Via Adrastos at First Draft –

Roger Ebert on Twitter: “Seven GOP Presidential hopefuls debate tonight; party still searching for Snow White.”

CNN must be really hurting for content to carry this now.

June 14, 2011   Comments Off on All That Needs To Be Said

Beware Balloon Juice

A heads up on visiting Balloon Juice – my ESET virus software just had a hissy fit over something in a .jpg file on the site, and told me to leave immediately. I went there from Atrios on a link about Brooks.

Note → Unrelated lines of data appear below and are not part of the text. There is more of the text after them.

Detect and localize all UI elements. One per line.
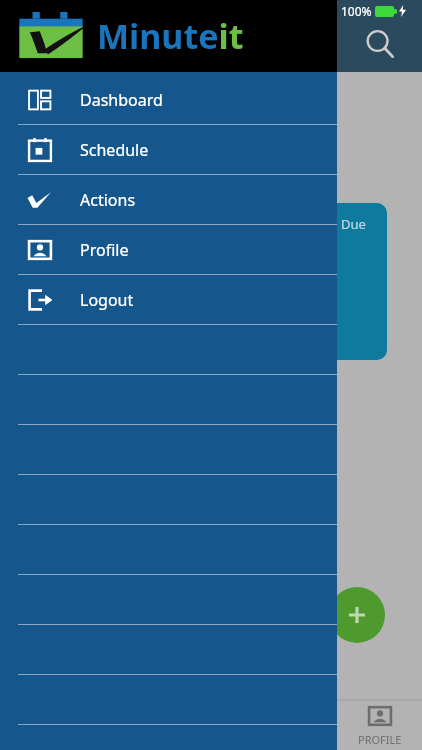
staticText: 100%: [341, 3, 372, 19]
button[interactable]: Actions: [0, 175, 337, 225]
button[interactable]: [0, 575, 337, 625]
staticText: Profile: [80, 239, 129, 261]
button[interactable]: Search: [358, 22, 402, 66]
button[interactable]: Schedule: [0, 125, 337, 175]
staticText: PROFILE: [358, 732, 402, 747]
button[interactable]: Profile: [0, 225, 337, 275]
button[interactable]: Logout: [0, 275, 337, 325]
staticText: Dashboard: [80, 89, 163, 111]
button[interactable]: [0, 425, 337, 475]
staticText: Minuteit: [97, 13, 244, 59]
button[interactable]: [0, 625, 337, 675]
button[interactable]: Dashboard: [0, 75, 337, 125]
button[interactable]: [0, 375, 337, 425]
button[interactable]: [0, 525, 337, 575]
button[interactable]: [0, 675, 337, 725]
button[interactable]: PROFILE: [337, 700, 422, 750]
button[interactable]: Total Due: [300, 203, 387, 360]
staticText: Schedule: [80, 139, 149, 161]
button[interactable]: Add: [329, 587, 385, 643]
button[interactable]: [0, 475, 337, 525]
staticText: Logout: [80, 289, 134, 311]
button[interactable]: [0, 325, 337, 375]
staticText: Actions: [80, 189, 136, 211]
staticText: Total Due: [308, 215, 366, 233]
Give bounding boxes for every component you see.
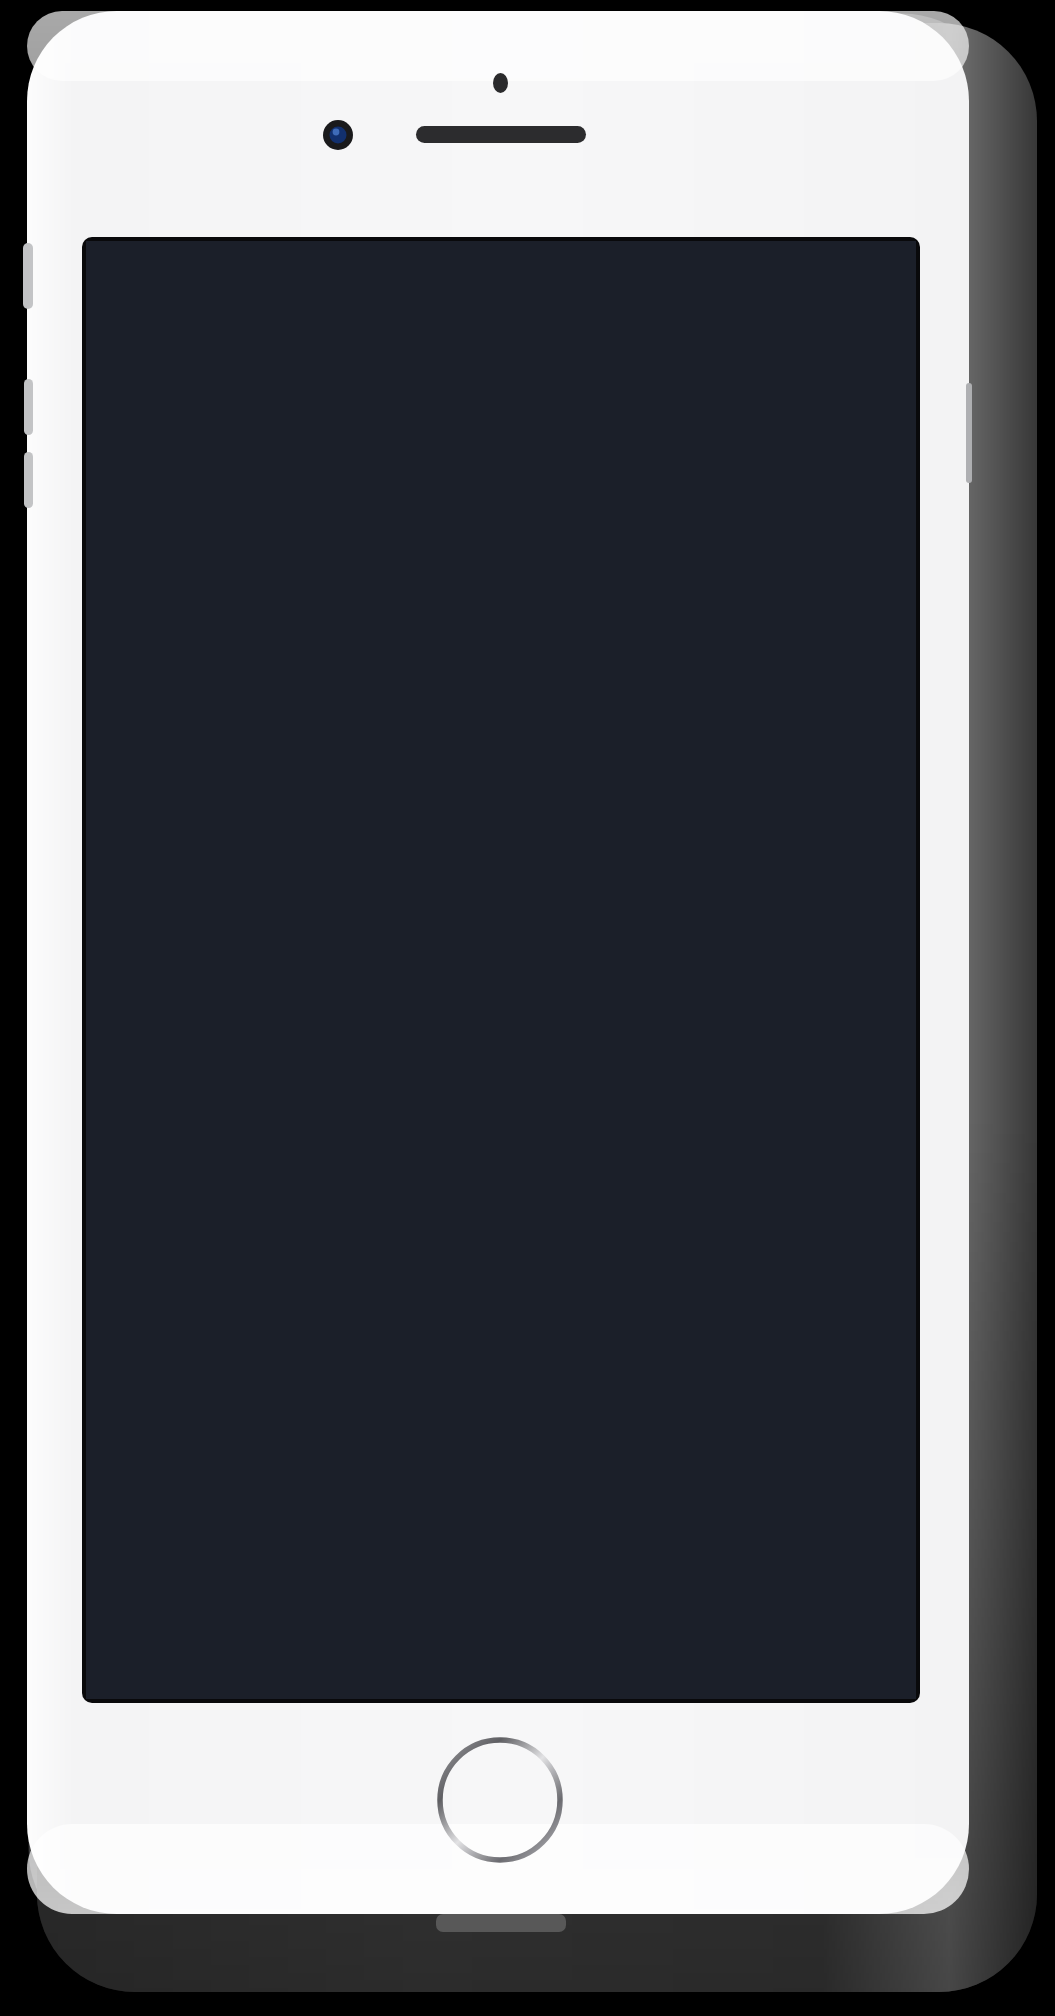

It is the first time that ESET has reacted to a site like that so I didn’t take the time to get the entire name, I left. I would note that Firefox told me that there was something on the site that required an additional plug-in, which may or may not be related. ESET recognized the specific type of threat, so it is something in the virus data base, not just a “bad feeling” caution that it sometimes issues when encountering something new.

Also, Java popped up in my tray, so something was attempting to run more than a script.

June 14, 2011   44 Comments

Zero vs ‘the Tubes’

A number of people have been posting about the absurdity of the White House attempting to save money by eliminating web sites, like FiddlinForesters.gov [already gone] and DesertTortoise.gov.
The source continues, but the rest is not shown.